→ Entries supplied
========================

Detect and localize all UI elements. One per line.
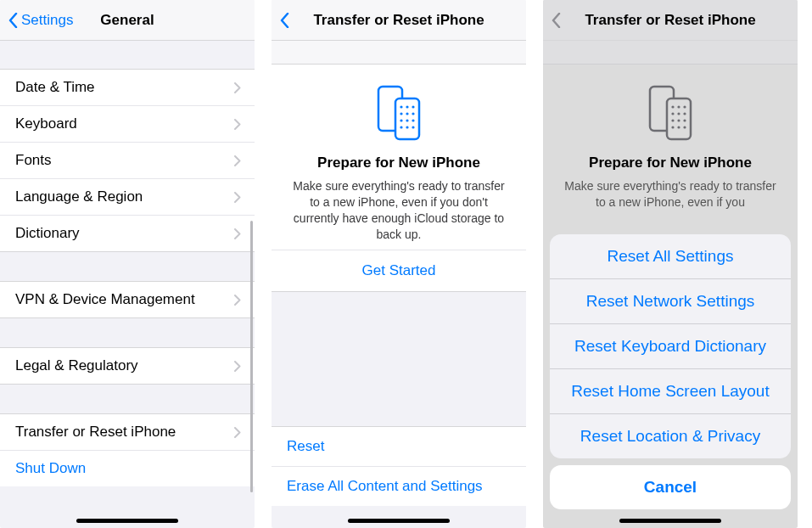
svg-point-9 xyxy=(406,119,408,121)
row-label: Language & Region xyxy=(15,188,143,205)
row-date-time[interactable]: Date & Time xyxy=(0,70,255,106)
section-gap xyxy=(0,41,255,70)
erase-all-button[interactable]: Erase All Content and Settings xyxy=(272,467,526,506)
svg-point-21 xyxy=(683,112,686,115)
get-started-label: Get Started xyxy=(362,262,436,278)
chevron-right-icon xyxy=(234,155,241,166)
navbar-title: Transfer or Reset iPhone xyxy=(543,12,798,29)
svg-point-3 xyxy=(406,105,408,108)
action-sheet: Reset All Settings Reset Network Setting… xyxy=(550,234,791,509)
option-label: Reset Home Screen Layout xyxy=(571,382,769,400)
svg-point-20 xyxy=(677,112,680,115)
row-transfer-reset[interactable]: Transfer or Reset iPhone xyxy=(0,414,255,451)
option-label: Reset All Settings xyxy=(608,247,734,265)
row-language-region[interactable]: Language & Region xyxy=(0,179,255,216)
row-label: Shut Down xyxy=(15,460,86,477)
row-label: VPN & Device Management xyxy=(15,291,195,308)
row-label: Dictionary xyxy=(15,225,80,242)
settings-group-3: Legal & Regulatory xyxy=(0,348,255,384)
row-label: Transfer or Reset iPhone xyxy=(15,424,176,441)
reset-home-screen-layout-option[interactable]: Reset Home Screen Layout xyxy=(550,369,791,414)
navbar: Settings General xyxy=(0,0,255,41)
chevron-left-icon xyxy=(552,13,561,28)
svg-point-23 xyxy=(677,119,680,121)
svg-point-6 xyxy=(406,112,408,115)
svg-point-18 xyxy=(683,105,686,108)
svg-point-7 xyxy=(412,112,414,115)
cancel-button[interactable]: Cancel xyxy=(550,465,791,509)
svg-rect-1 xyxy=(395,98,419,139)
svg-point-4 xyxy=(412,105,414,108)
screen-transfer-reset: Transfer or Reset iPhone Prepare for New… xyxy=(272,0,526,528)
row-fonts[interactable]: Fonts xyxy=(0,143,255,179)
svg-point-12 xyxy=(406,126,408,128)
devices-icon xyxy=(563,83,777,143)
screen-general-settings: Settings General Date & Time Keyboard Fo… xyxy=(0,0,255,528)
section-gap xyxy=(272,41,526,65)
section-gap xyxy=(543,41,798,65)
screen-reset-action-sheet: Transfer or Reset iPhone Prepare for New… xyxy=(543,0,798,528)
row-label: Keyboard xyxy=(15,115,77,132)
section-gap xyxy=(0,317,255,348)
navbar-title: Transfer or Reset iPhone xyxy=(272,12,526,29)
reset-button[interactable]: Reset xyxy=(272,427,526,467)
get-started-button[interactable]: Get Started xyxy=(272,250,526,292)
row-vpn-device-management[interactable]: VPN & Device Management xyxy=(0,282,255,317)
section-gap xyxy=(0,384,255,414)
chevron-left-icon xyxy=(280,13,289,28)
svg-point-13 xyxy=(412,126,414,128)
reset-keyboard-dictionary-option[interactable]: Reset Keyboard Dictionary xyxy=(550,324,791,369)
settings-group-4: Transfer or Reset iPhone Shut Down xyxy=(0,414,255,486)
svg-point-2 xyxy=(400,105,402,108)
row-label: Reset xyxy=(287,438,324,455)
prepare-section: Prepare for New iPhone Make sure everyth… xyxy=(543,65,798,217)
chevron-right-icon xyxy=(234,427,241,438)
svg-point-26 xyxy=(677,126,680,128)
chevron-right-icon xyxy=(234,361,241,372)
settings-group-2: VPN & Device Management xyxy=(0,282,255,317)
prepare-title: Prepare for New iPhone xyxy=(563,154,777,171)
row-legal-regulatory[interactable]: Legal & Regulatory xyxy=(0,348,255,384)
bottom-actions: Reset Erase All Content and Settings xyxy=(272,426,526,506)
chevron-right-icon xyxy=(234,295,241,306)
home-indicator[interactable] xyxy=(348,519,450,523)
back-button xyxy=(543,13,561,28)
row-label: Date & Time xyxy=(15,79,95,96)
navbar: Transfer or Reset iPhone xyxy=(543,0,798,41)
svg-rect-15 xyxy=(667,98,691,139)
navbar: Transfer or Reset iPhone xyxy=(272,0,526,41)
row-shut-down[interactable]: Shut Down xyxy=(0,451,255,486)
chevron-right-icon xyxy=(234,119,241,130)
svg-point-16 xyxy=(671,105,674,108)
prepare-description: Make sure everything's ready to transfer… xyxy=(563,178,777,211)
devices-icon xyxy=(292,83,506,143)
row-keyboard[interactable]: Keyboard xyxy=(0,106,255,143)
svg-point-17 xyxy=(677,105,680,108)
home-indicator[interactable] xyxy=(619,519,721,523)
svg-point-5 xyxy=(400,112,402,115)
svg-point-10 xyxy=(412,119,414,121)
action-sheet-options: Reset All Settings Reset Network Setting… xyxy=(550,234,791,458)
prepare-title: Prepare for New iPhone xyxy=(292,154,506,171)
reset-all-settings-option[interactable]: Reset All Settings xyxy=(550,234,791,279)
row-dictionary[interactable]: Dictionary xyxy=(0,216,255,251)
option-label: Reset Network Settings xyxy=(586,292,755,310)
svg-point-25 xyxy=(671,126,674,128)
scroll-indicator[interactable] xyxy=(250,221,253,492)
back-button[interactable] xyxy=(272,13,289,28)
home-indicator[interactable] xyxy=(76,519,178,523)
row-label: Fonts xyxy=(15,152,52,169)
reset-network-settings-option[interactable]: Reset Network Settings xyxy=(550,279,791,324)
svg-point-8 xyxy=(400,119,402,121)
cancel-label: Cancel xyxy=(644,478,697,496)
prepare-description: Make sure everything's ready to transfer… xyxy=(292,178,506,243)
option-label: Reset Location & Privacy xyxy=(580,427,760,445)
section-gap xyxy=(0,251,255,282)
reset-location-privacy-option[interactable]: Reset Location & Privacy xyxy=(550,414,791,458)
chevron-right-icon xyxy=(234,192,241,203)
back-button[interactable]: Settings xyxy=(0,12,73,29)
svg-point-24 xyxy=(683,119,686,121)
svg-point-19 xyxy=(671,112,674,115)
option-label: Reset Keyboard Dictionary xyxy=(574,337,766,355)
svg-point-27 xyxy=(683,126,686,128)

========================

→ Exercise brief
Having removed the pictures, write out the records exactly as they stand.

→ Exercise output
Detect and localize all UI elements. One per line.
svg-point-9 xyxy=(406,119,408,121)
row-label: Language & Region xyxy=(15,188,143,205)
row-date-time[interactable]: Date & Time xyxy=(0,70,255,106)
section-gap xyxy=(0,41,255,70)
erase-all-button[interactable]: Erase All Content and Settings xyxy=(272,467,526,506)
svg-point-21 xyxy=(683,112,686,115)
get-started-label: Get Started xyxy=(362,262,436,278)
chevron-right-icon xyxy=(234,155,241,166)
navbar-title: Transfer or Reset iPhone xyxy=(543,12,798,29)
svg-point-3 xyxy=(406,105,408,108)
action-sheet: Reset All Settings Reset Network Setting… xyxy=(550,234,791,509)
option-label: Reset Home Screen Layout xyxy=(571,382,769,400)
svg-point-20 xyxy=(677,112,680,115)
row-transfer-reset[interactable]: Transfer or Reset iPhone xyxy=(0,414,255,451)
option-label: Reset All Settings xyxy=(608,247,734,265)
row-language-region[interactable]: Language & Region xyxy=(0,179,255,216)
row-label: Shut Down xyxy=(15,460,86,477)
row-label: VPN & Device Management xyxy=(15,291,195,308)
row-label: Dictionary xyxy=(15,225,80,242)
settings-group-3: Legal & Regulatory xyxy=(0,348,255,384)
row-label: Transfer or Reset iPhone xyxy=(15,424,176,441)
reset-home-screen-layout-option[interactable]: Reset Home Screen Layout xyxy=(550,369,791,414)
navbar: Settings General xyxy=(0,0,255,41)
chevron-left-icon xyxy=(552,13,561,28)
svg-point-23 xyxy=(677,119,680,121)
svg-point-6 xyxy=(406,112,408,115)
svg-point-18 xyxy=(683,105,686,108)
svg-point-7 xyxy=(412,112,414,115)
cancel-button[interactable]: Cancel xyxy=(550,465,791,509)
svg-rect-1 xyxy=(395,98,419,139)
svg-point-4 xyxy=(412,105,414,108)
screen-transfer-reset: Transfer or Reset iPhone Prepare for New… xyxy=(272,0,526,528)
row-fonts[interactable]: Fonts xyxy=(0,143,255,179)
svg-point-12 xyxy=(406,126,408,128)
devices-icon xyxy=(563,83,777,143)
screen-general-settings: Settings General Date & Time Keyboard Fo… xyxy=(0,0,255,528)
section-gap xyxy=(272,41,526,65)
section-gap xyxy=(543,41,798,65)
screen-reset-action-sheet: Transfer or Reset iPhone Prepare for New… xyxy=(543,0,798,528)
row-label: Keyboard xyxy=(15,115,77,132)
section-gap xyxy=(0,317,255,348)
navbar-title: Transfer or Reset iPhone xyxy=(272,12,526,29)
reset-button[interactable]: Reset xyxy=(272,427,526,467)
get-started-button[interactable]: Get Started xyxy=(272,250,526,292)
row-vpn-device-management[interactable]: VPN & Device Management xyxy=(0,282,255,317)
section-gap xyxy=(0,384,255,414)
chevron-left-icon xyxy=(280,13,289,28)
svg-point-13 xyxy=(412,126,414,128)
reset-keyboard-dictionary-option[interactable]: Reset Keyboard Dictionary xyxy=(550,324,791,369)
settings-group-4: Transfer or Reset iPhone Shut Down xyxy=(0,414,255,486)
svg-point-2 xyxy=(400,105,402,108)
row-label: Reset xyxy=(287,438,324,455)
prepare-section: Prepare for New iPhone Make sure everyth… xyxy=(543,65,798,217)
chevron-right-icon xyxy=(234,427,241,438)
svg-point-26 xyxy=(677,126,680,128)
chevron-right-icon xyxy=(234,361,241,372)
settings-group-2: VPN & Device Management xyxy=(0,282,255,317)
prepare-title: Prepare for New iPhone xyxy=(563,154,777,171)
row-legal-regulatory[interactable]: Legal & Regulatory xyxy=(0,348,255,384)
bottom-actions: Reset Erase All Content and Settings xyxy=(272,426,526,506)
chevron-right-icon xyxy=(234,295,241,306)
home-indicator[interactable] xyxy=(348,519,450,523)
back-button xyxy=(543,13,561,28)
row-label: Date & Time xyxy=(15,79,95,96)
navbar: Transfer or Reset iPhone xyxy=(543,0,798,41)
svg-rect-15 xyxy=(667,98,691,139)
navbar: Transfer or Reset iPhone xyxy=(272,0,526,41)
row-shut-down[interactable]: Shut Down xyxy=(0,451,255,486)
chevron-right-icon xyxy=(234,119,241,130)
svg-point-16 xyxy=(671,105,674,108)
prepare-description: Make sure everything's ready to transfer… xyxy=(563,178,777,211)
devices-icon xyxy=(292,83,506,143)
row-keyboard[interactable]: Keyboard xyxy=(0,106,255,143)
svg-point-17 xyxy=(677,105,680,108)
home-indicator[interactable] xyxy=(619,519,721,523)
svg-point-5 xyxy=(400,112,402,115)
svg-point-10 xyxy=(412,119,414,121)
action-sheet-options: Reset All Settings Reset Network Setting… xyxy=(550,234,791,458)
prepare-title: Prepare for New iPhone xyxy=(292,154,506,171)
reset-all-settings-option[interactable]: Reset All Settings xyxy=(550,234,791,279)
row-dictionary[interactable]: Dictionary xyxy=(0,216,255,251)
option-label: Reset Network Settings xyxy=(586,292,755,310)
svg-point-25 xyxy=(671,126,674,128)
scroll-indicator[interactable] xyxy=(250,221,253,492)
back-button[interactable] xyxy=(272,13,289,28)
home-indicator[interactable] xyxy=(76,519,178,523)
row-label: Fonts xyxy=(15,152,52,169)
reset-network-settings-option[interactable]: Reset Network Settings xyxy=(550,279,791,324)
svg-point-8 xyxy=(400,119,402,121)
cancel-label: Cancel xyxy=(644,478,697,496)
prepare-description: Make sure everything's ready to transfer… xyxy=(292,178,506,243)
option-label: Reset Location & Privacy xyxy=(580,427,760,445)
section-gap xyxy=(0,251,255,282)
reset-location-privacy-option[interactable]: Reset Location & Privacy xyxy=(550,414,791,458)
chevron-right-icon xyxy=(234,192,241,203)
back-button[interactable]: Settings xyxy=(0,12,73,29)
svg-point-24 xyxy=(683,119,686,121)
svg-point-19 xyxy=(671,112,674,115)
option-label: Reset Keyboard Dictionary xyxy=(574,337,766,355)
svg-point-27 xyxy=(683,126,686,128)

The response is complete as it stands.